İşte odamdaki en sevdiğim eşyalardan sadece biri. Bu benim kitapçı dükkanım. En büyük hayalim bir ktapçı dükkanı açmak olduğu için ilkokuldan arkadaşım Harun bana doğum günümde bu kitapçı dükkanını hediye etmişti. El yapımı bir dükkan bu. Bunu yapan bayan daha neler neler yapıyor görmelisiniz. Bu gidişimde fotoğraflarım sizin için. Melekleri sevdiğim için melek tablosu da koymuş, hatta telefonum da var kablosu lüle lüle hatta kredi kartı da geçiyor bilginiz olsun:):) Fotodan pek anlaşılmıyor ama %10 indirim de var kitaplarda:)

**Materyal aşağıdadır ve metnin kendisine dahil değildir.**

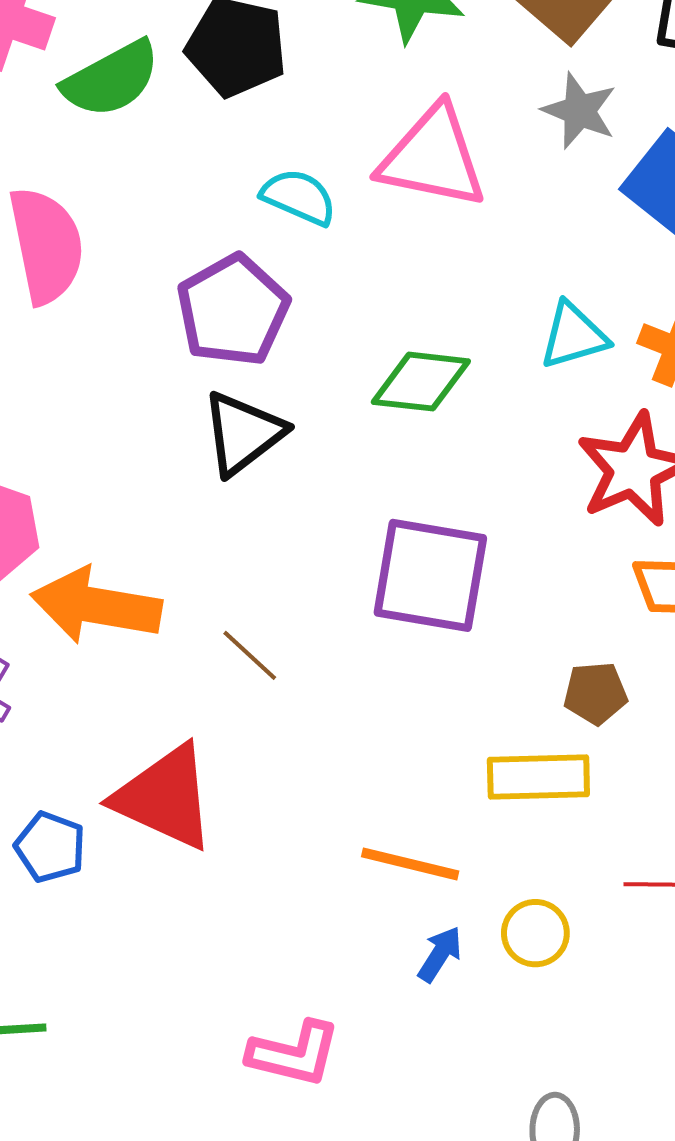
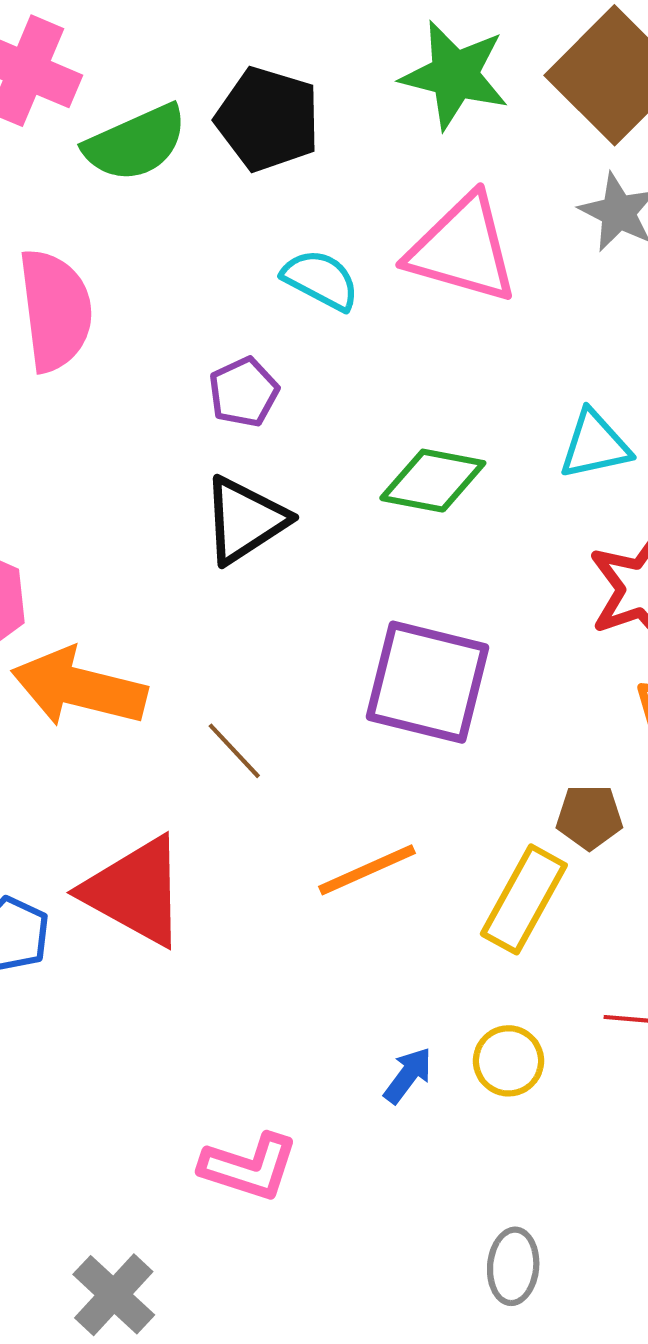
purple pentagon: (233, 310) -> (244, 392), size x0.6
yellow rectangle: (538, 777) -> (524, 899), turned -64
orange line: (410, 864) -> (367, 870), moved, turned -42

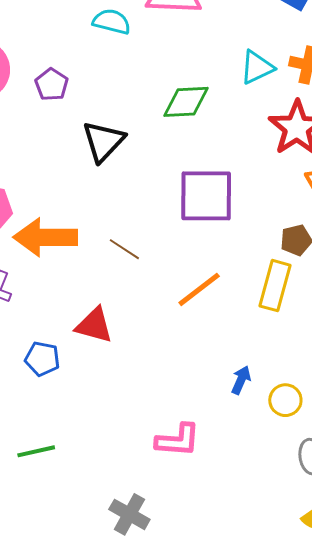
purple pentagon: (244, 392) -> (52, 85), moved
red triangle: (135, 891) -> (94, 325), size x0.7
yellow circle: (509, 1061) -> (285, 400), moved

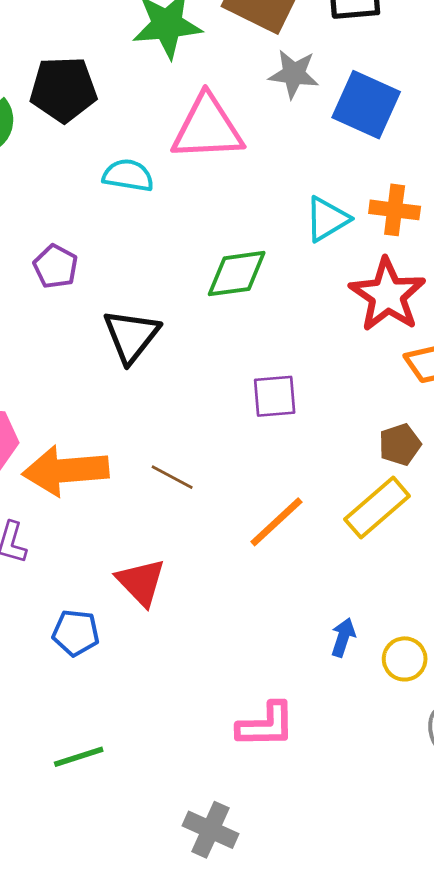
purple square: (206, 196) -> (275, 396), size x0.6
yellow rectangle: (275, 286) -> (377, 508), turned 39
red triangle: (94, 325) -> (141, 582), turned 36

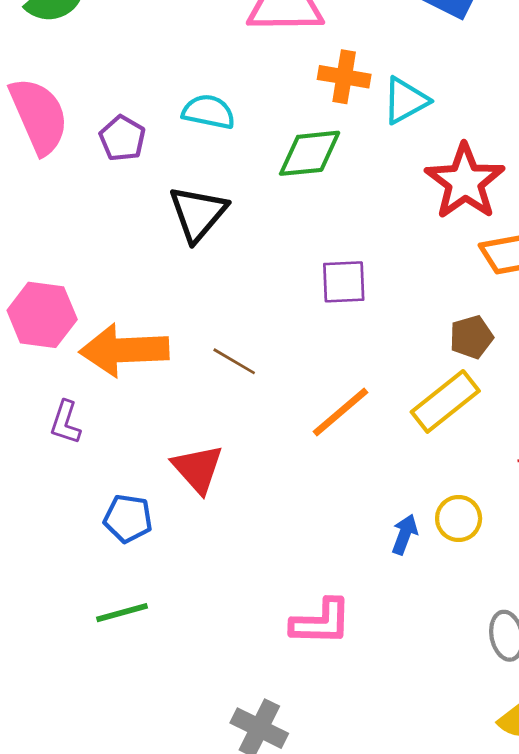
cyan semicircle: (128, 175) -> (209, 112), moved
orange cross: (395, 210) -> (344, 77), moved
yellow circle: (405, 659) -> (459, 518), moved
green line: (79, 757) -> (122, 613), moved

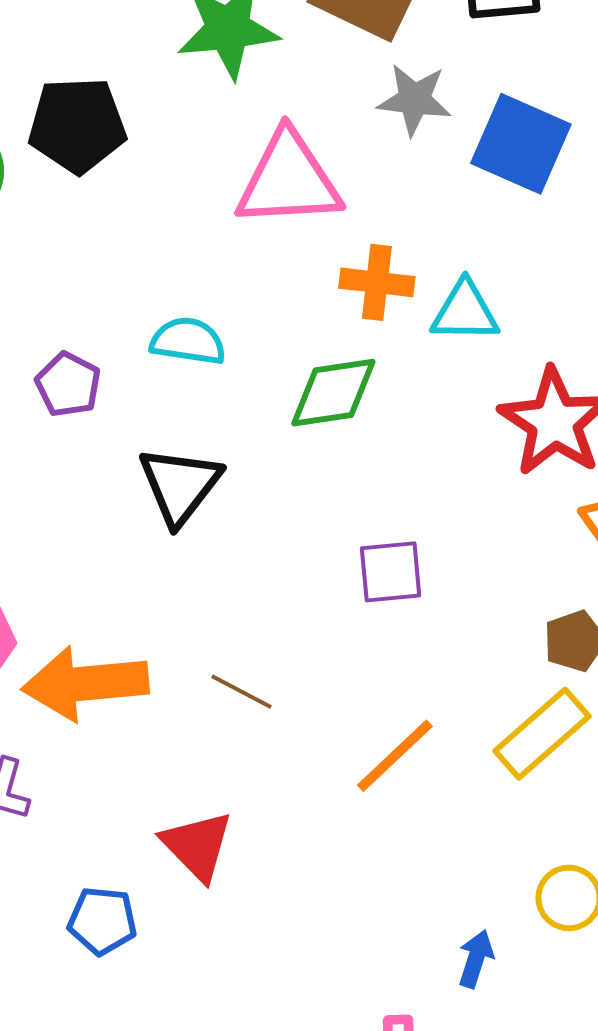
cyan triangle: (405, 101) -> (465, 312), turned 32
blue arrow: (405, 534) -> (476, 959), moved

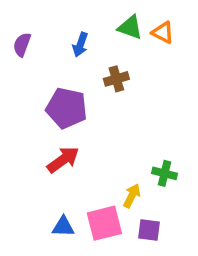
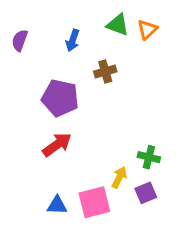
orange triangle: (163, 33) -> (147, 29), turned 50
purple square: (149, 230) -> (146, 193), moved, turned -30

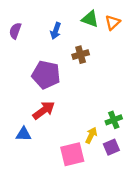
green cross: (149, 157) -> (114, 120), turned -35
blue triangle: (57, 205) -> (24, 134), moved

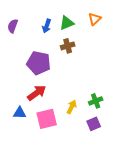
green triangle: (90, 19) -> (67, 23), moved, turned -42
yellow arrow: (91, 135) -> (72, 107), moved
pink square: (72, 154) -> (47, 119), moved

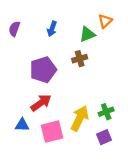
green triangle: (67, 23) -> (87, 34), moved
brown cross: (68, 46) -> (80, 59), moved
purple pentagon: (39, 63) -> (43, 70), turned -30
yellow arrow: (72, 107) -> (80, 118), size x1.6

Odamdaki vazgeçilmezlerimden biri de bu albümüm. Çemberimde Gül Oya dizisini bilirsiniz. Onu çok severdim ben ve oradaki karakterleri de. Cd lerini de hala izlerim arada. İşte o cdleri izlerken ben dvd programının fotoğraf çekme fonksiyonunu kullanarak bu fotoğrafları çektim ve bastırdım. Onlardan kendime bir albüm yaptım. Son fotoğraf hariç hepsi siyah beyaz albümün tarihi dokusuna uyması amaçlı. Bir de altına sözler yazdım yapıştırdım. Şiirler ve fotoğrafa uygun bir çok dize. Tabi çok oldu bunu yapalı, o zaman kağıtları öyle direk yapıştırmışım beyaz beyaz, aynı pantalon altına giyilen beyaz çoraplar gibi sırıtmış. Şimdi onu elden geçirmek gerek. O zamanın acemiliği işte ya da bir an önce bitirebilme heyecanı mı desem. Albüm de oldukça eski sanırım annemindi bir zamanlar.
Vee bunlar da plaklarım ve plakçalarım. Uzun bir hikayesi var aslında. Annemin plakçalarıymış eskiden teyzem yazlık temizliği yaparken bir torba plak ile birlikte bulmuş tavanarasında. Ben de hemen talip oldum tabi. Gittim bir tamirci amca buldum plak tamiri yapan yalvar yakar yaptırdım. Fişe takıyorum vee eğlence başlasın. Plaklar da bir harika. Yabancısı, yerlisi en eskileri bile var. Zeki Müren'den Beyaz kelebekler'e, Neşe Karaböcekten, Erol Büyükburç'a ve aklıma gelmeyen daha onlarcası. Geldiğinde plakların üzerlerinde kağıt kapakları yoktu şimdi bir görevim daha var; onlara zarar görmemeleri için acele tarafından kağıt ya da karton kapak yapmak. Veyahut almak. Şimdilik bu kutuda muhafaza ediyorum. Kitaplarım ve sevdiğim eşyalarımla ilgili yeni fotoğraflarım olacak bu gidişimde. Bekleyin olur mu?